1. In a system for dispensing gasoline fuel into a vehicle fuel tank, said system including a dispenser pump, a nozzle, a fuel hose connecting said dispenser pump to said nozzle, a vapor recovery hose surrounding said fuel hose and defining an annular vapor passage with said fuel hose for conducting fuel vapors from the fuel tank to a storage reservoir, said fuel hose and vapor recovery hose adapted to form at least one looped low portion during dispensing of fuel into a fuel tank whereat condensed fuel vapors tend to collect in said vapor recovery passage, the improvement comprising;
a venturi means including an elongated block adapted for serial connection with said fuel hose within said vapor recovery hose at said at least once looped portion, said venturi means including a venturi throat which forms part of the fuel conduit from said fuel dispenser pump to said nozzle; and
at least one port means in said elongated block for providing communication between said annular passage and said venturi throat.
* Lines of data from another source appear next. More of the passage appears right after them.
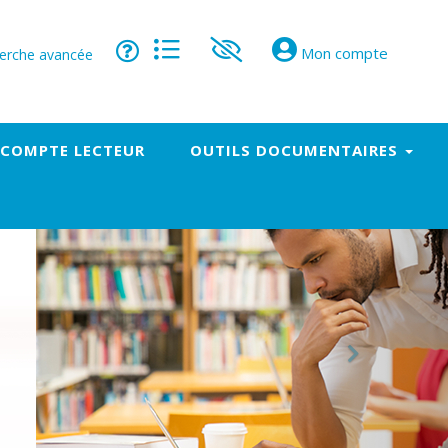
Mon compte
erche avancée
 COMPTE LECTEUR
OUTILS DOCUMENTAIRES
Next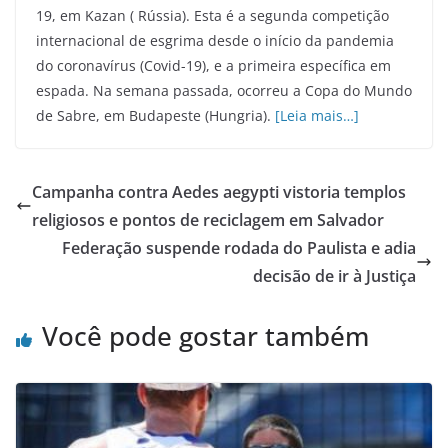
19, em Kazan ( Rússia). Esta é a segunda competição
internacional de esgrima desde o início da pandemia
do coronavírus (Covid-19), e a primeira específica em
espada. Na semana passada, ocorreu a Copa do Mundo
de Sabre, em Budapeste (Hungria).
[Leia mais…]
Campanha contra Aedes aegypti vistoria templos
religiosos e pontos de reciclagem em Salvador
Federação suspende rodada do Paulista e adia
decisão de ir à Justiça
Você pode gostar também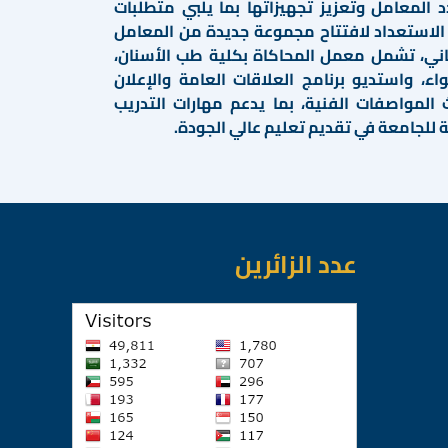
د المعامل وتعزيز تجهيزاتها بما يلبي متطلبات
ب الاستعداد لافتتاح مجموعة جديدة من المعامل
اني، تشمل معمل المحاكاة بكلية طب الأسنان،
، واستديو برنامج العلاقات العامة والإعلان
المواصفات الفنية، بما يدعم مهارات التدريب
ية للجامعة في تقديم تعليم عالي الجودة.
عدد الزائرين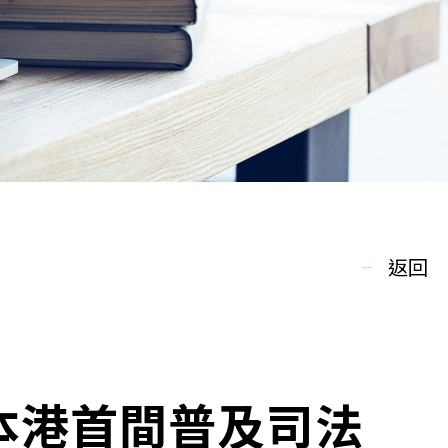
返回
本港首間普及司法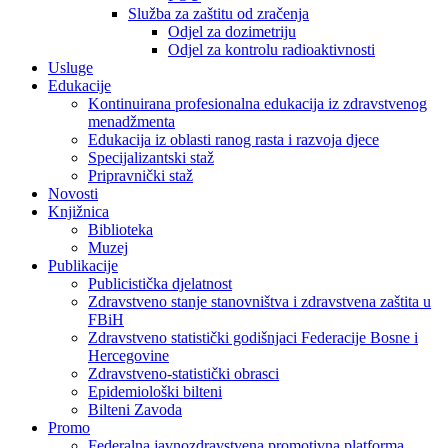
Služba za zaštitu od zračenja
Odjel za dozimetriju
Odjel za kontrolu radioaktivnosti
Usluge
Edukacije
Kontinuirana profesionalna edukacija iz zdravstvenog
menadžmenta
Edukacija iz oblasti ranog rasta i razvoja djece
Specijalizantski staž
Pripravnički staž
Novosti
Knjižnica
Biblioteka
Muzej
Publikacije
Publicistička djelatnost
Zdravstveno stanje stanovništva i zdravstvena zaštita u
FBiH
Zdravstveno statistički godišnjaci Federacije Bosne i
Hercegovine
Zdravstveno-statistički obrasci
Epidemiološki bilteni
Bilteni Zavoda
Promo
Federalna javnozdravstvena promotivna platforma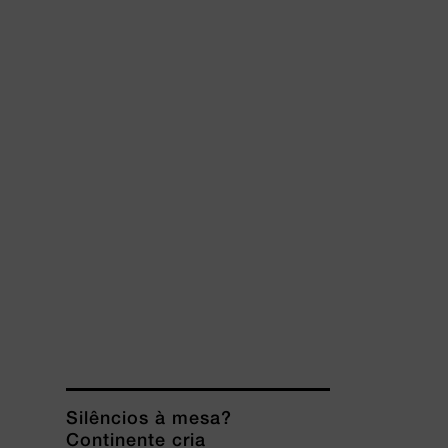
Silêncios à mesa?
Continente cria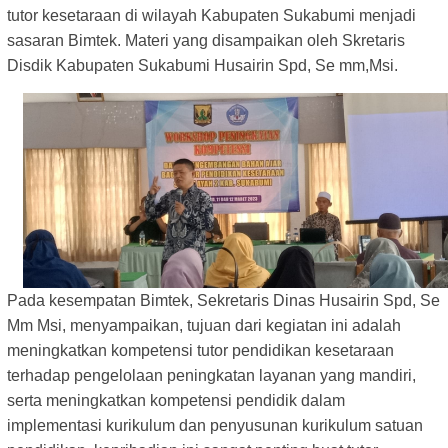
tutor kesetaraan di wilayah Kabupaten Sukabumi menjadi
sasaran Bimtek. Materi yang disampaikan oleh Skretaris
Disdik Kabupaten Sukabumi Husairin Spd, Se mm,Msi.
Pada kesempatan Bimtek, Sekretaris Dinas Husairin Spd, Se
Mm Msi, menyampaikan, tujuan dari kegiatan ini adalah
meningkatkan kompetensi tutor pendidikan kesetaraan
terhadap pengelolaan peningkatan layanan yang mandiri,
serta meningkatkan kompetensi pendidik dalam
implementasi kurikulum dan penyusunan kurikulum satuan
2. The system according to claim 1 further including a second port means in said elongated block for providing communication between said annular passage and said venturi throat.
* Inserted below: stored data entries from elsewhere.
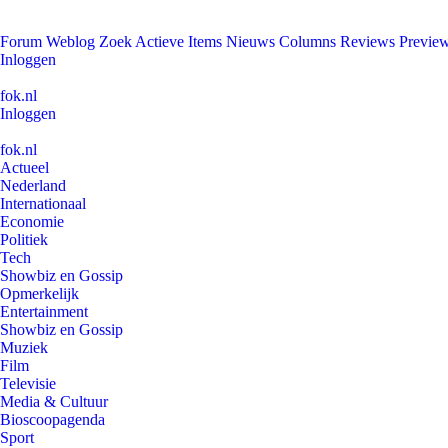
Forum
Weblog
Zoek
Actieve Items
Nieuws
Columns
Reviews
Previe
Inloggen
fok.nl
Inloggen
fok.nl
Actueel
Nederland
Internationaal
Economie
Politiek
Tech
Showbiz en Gossip
Opmerkelijk
Entertainment
Showbiz en Gossip
Muziek
Film
Televisie
Media & Cultuur
Bioscoopagenda
Sport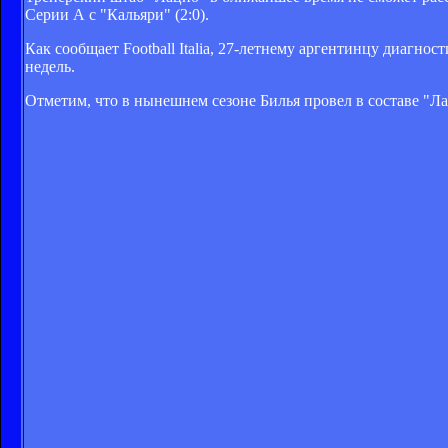
Серии А с "Кальяри" (2:0).
Как сообщает Football Italia, 27-летнему аргентинцу диаг
недель.
Отметим, что в нынешнем сезоне Билья провел в составе "Ла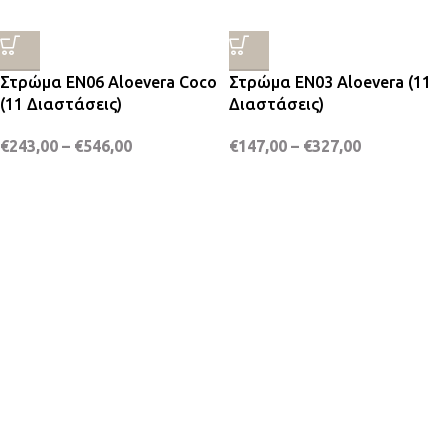
Στρώμα EN06 Aloevera Coco
Στρώμα EN03 Aloevera (11
(11 Διαστάσεις)
Διαστάσεις)
€
243,00
–
€
546,00
€
147,00
–
€
327,00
3. The system according to claim 1 including two further port means in said elongated block for providing communication between said annular passage and said venturi throat.
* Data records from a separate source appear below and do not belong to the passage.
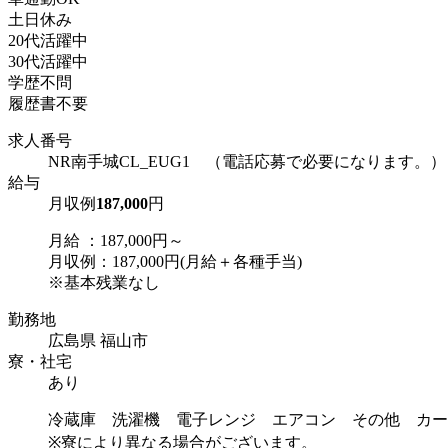
土日休み
20代活躍中
30代活躍中
学歴不問
履歴書不要
求人番号
NR南手城CL_EUG1 （電話応募で必要になります。）
給与
月収例
187,000
円
月給 ：187,000円～
月収例：187,000円(月給＋各種手当)
※基本残業なし
勤務地
広島県 福山市
寮・社宅
あり
冷蔵庫 洗濯機 電子レンジ エアコン その他 カー
※寮により異なる場合がございます。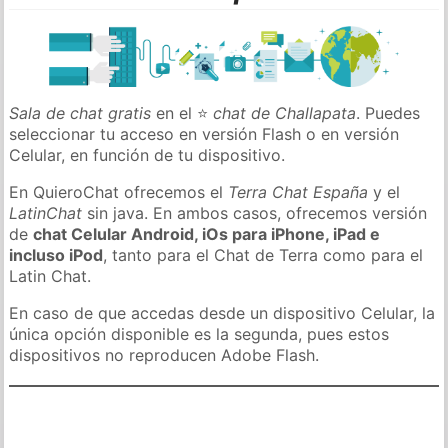
Sala de chat gratis
en el ⭐
chat de Challapata
. Puedes
seleccionar tu acceso en versión Flash o en versión
Celular, en función de tu dispositivo.
En QuieroChat ofrecemos el
Terra Chat España
y el
LatinChat
sin java. En ambos casos, ofrecemos versión
de
chat Celular Android, iOs para iPhone, iPad e
incluso iPod
, tanto para el Chat de Terra como para el
Latin Chat.
En caso de que accedas desde un dispositivo Celular, la
única opción disponible es la segunda, pues estos
dispositivos no reproducen Adobe Flash.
4. The system according to claim 3 wherein said at least one said port means and said two further port means extend radially outwardly from said venturi means and are equally spaced around said venturi means.
5. The system according to claim 1 including a check valve means associated with said at least one port means for blocking fuel flow from said fuel hose to said annular vapor passage.
6. The system according to claim 5 including a filter associated with said at least one port means and located upstream of said check valve means.
7. In a hose assembly for dispensing fuel to a nozzle which is adapted to be inserted into the fill pipe of a vehicle fuel tank, said hose assembly comprising an inner tube means having opposed outer ends and defining a fuel conduit and a tubular outer sleeve means having opposed outer ends which defines with said inner tube means an annular passage for recovering fuel vapors from said fuel tank, the improvement wherein said inner tube means comprises two flexible inner tube sections having adjacent ends and respectively leading toward said opposed outer ends of said inner tube means, said inner tube means also comprising an elongated venturi means disposed in serial connection with said inner tube sections within said outer sleeve means and including connecting means at each end thereof respectively connected to said adjacent ends of said inner tube sections, said venturi means having inlet means which is shorter than said elongated venturi means and which communicates with said annular vapor passage so that liquid fuel collected in said annular passage immediately adjacent said venturi means is adapted to be drawn through said inlet means due to suction adapted to be produced in said venturi means upon the flow of fuel therethrough.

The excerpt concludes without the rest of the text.